Ghazal 13, Verse 3

{13,3}

tuu aur suu-e ;Gair na:zar'haa-e tez tez
mai;N aur dukh tirii mizhah'haa-e daraaz kaa

1) you, and in the direction of the Other-- sharp, sharp looks

2a) I, and sorrow/pain over your long eyelashes
2b) I, and pain from your long eyelashes

Notes:

tez : 'Sharp, keen, acute; penetrating, piercing (glance, &c.); hot, pungent, strong, acrid; caustic, corrosive; fiery, passionate, impetuous, violent; swift, fleet; quick, apt, intelligent, keen-witted'. (Platts p.351)

 

dukh : 'Pain, ache, ailment, affliction, suffering, distress; misery, trouble, sorrow, grief, uneasiness, unhappiness; difficulty; oppression'. (Platts p.521)

Nazm:

In this verse haa))e is either for a plural marker and an i.zaafat, or for an expression of regret. Both are correct. (13)

== Nazm page 13

Vajid:

Urdu text: Vajid 1902 {13}

Bekhud Dihlavi:

Here, long eyelashes refers to eyelashes that penetrate into the heart and fix themselves there.... The meaning is that the glances of favor and attraction that you cast on the Other, arouse envy and jealousy in me. (27)

Bekhud Mohani:

You look at him with desirous, restless, shameless glances. And here when I come, the curtains of your long long eyelashes have fallen. That is, now that your gaze has been lowered, it's not inclined to rise. (28)

FWP:

SETS == I AND
GAZE: {10,12}

Is the lover sorrowful because sharp looks from her long lashes are wasted on a (shallow, or even stony) heart other than his own, while they are painfully denied to him, as in (2a)? Or does he somehow feel the pain of her long lashes directly, because he is so attuned to her that even sharp looks that are aimed elsewhere pierce his heart, as in (2b)?
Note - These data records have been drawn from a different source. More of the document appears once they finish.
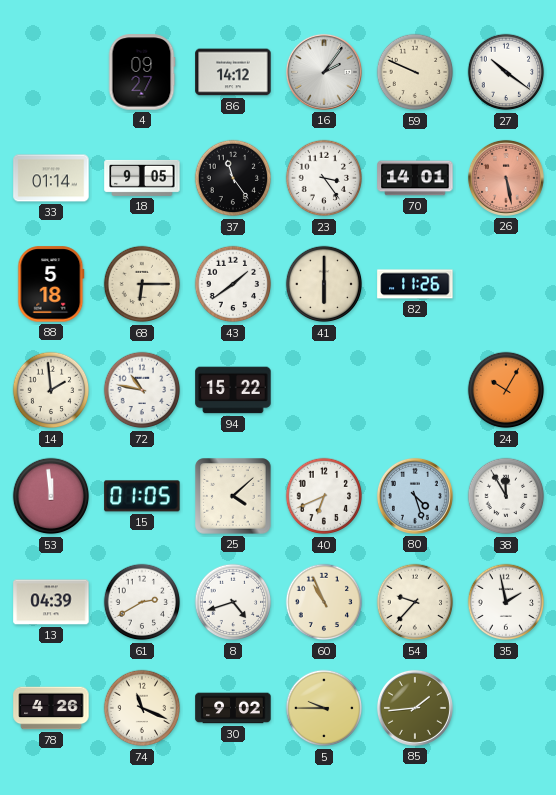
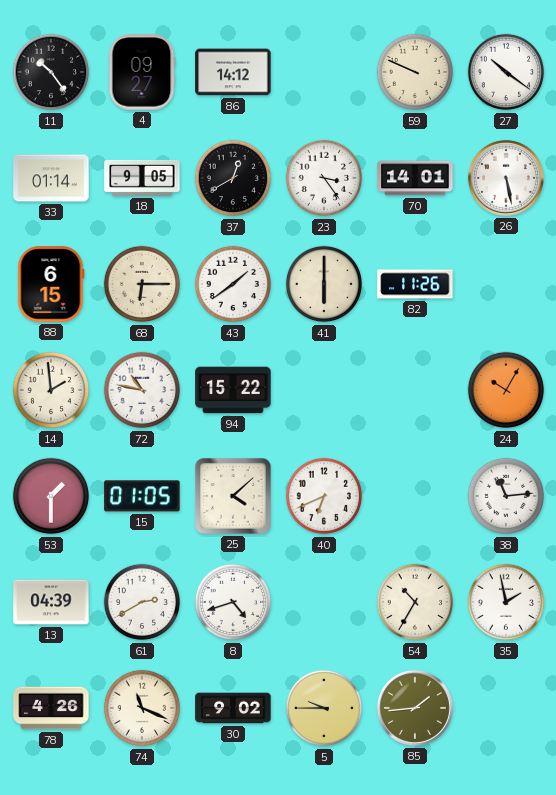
11: none -> 10:24
16: 2:06 -> none
37: 11:24 -> 12:40
26 dial: salmon -> white
88: 5:18 -> 6:15
53: 11:59 -> 1:30
80: 4:27 -> none
38: 11:55 -> 11:14
60: 10:56 -> none
54: 9:37 -> 10:35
Or it could be both, of course, since they're not mutually exclusive. The clever phrasing of the second line keeps open both possibilities.
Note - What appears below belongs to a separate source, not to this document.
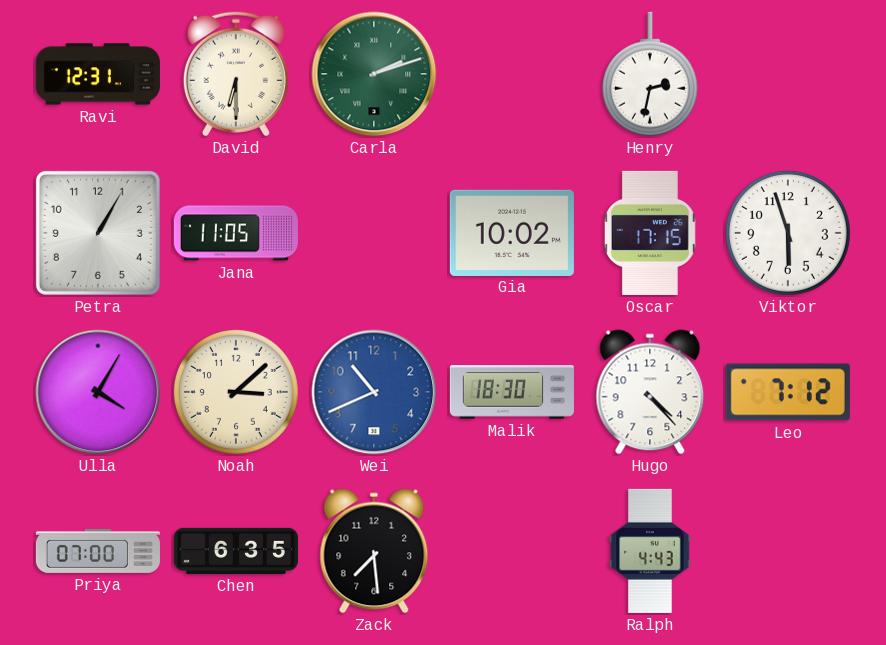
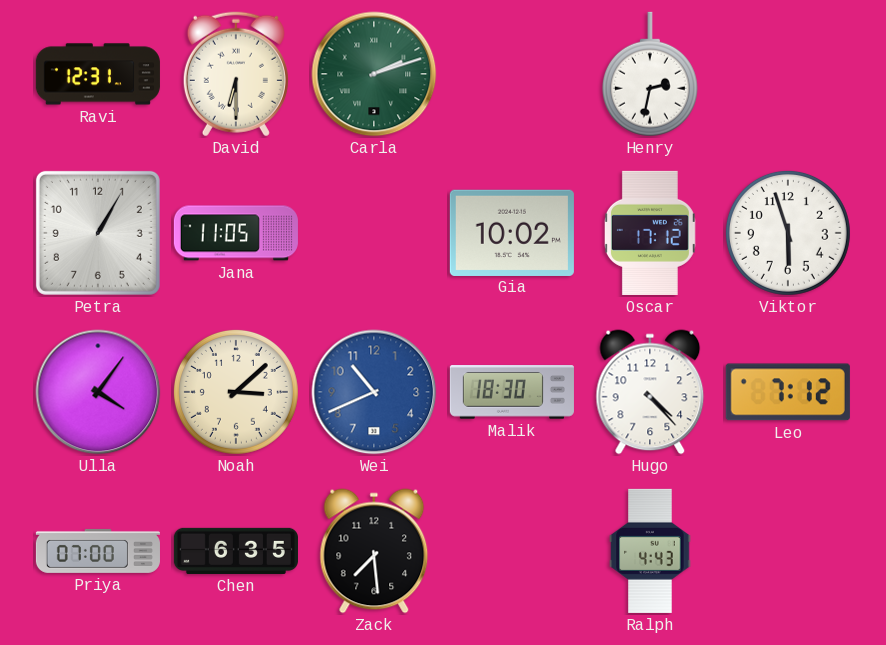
Oscar: 17:15 -> 17:12
Ulla: 4:05 -> 4:06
Nazm is surely wrong to propose that the haa))e could be an expression of regret. It seems very clearly to be a Persianized inanimate-object plural marker (followed by an i.zaafat ), to give the line a shape somewhat parallel to that of the second line with its mizhah'haa .
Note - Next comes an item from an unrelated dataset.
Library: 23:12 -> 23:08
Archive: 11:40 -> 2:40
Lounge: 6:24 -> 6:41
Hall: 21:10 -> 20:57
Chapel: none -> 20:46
This is the first such 'I and' example we have seen; for others, see {5,6}. There's no finite verb in the verse, just the emphatic parallelism of the 'you, and' versus 'I, and' structure. We have to supply the logic of the relationship(s) of the two lines for ourselves. Ghalib loves to do this sort of thing; he can get brilliant effects with it. Its starkness often gives it a moody, brooding, 'poetic' quality, as in this verse. Such verses often provide merely a 'list' of elements (on 'list' verses in general see {4,4}).

Compare the similarly moody, brooding quality of {71,2}.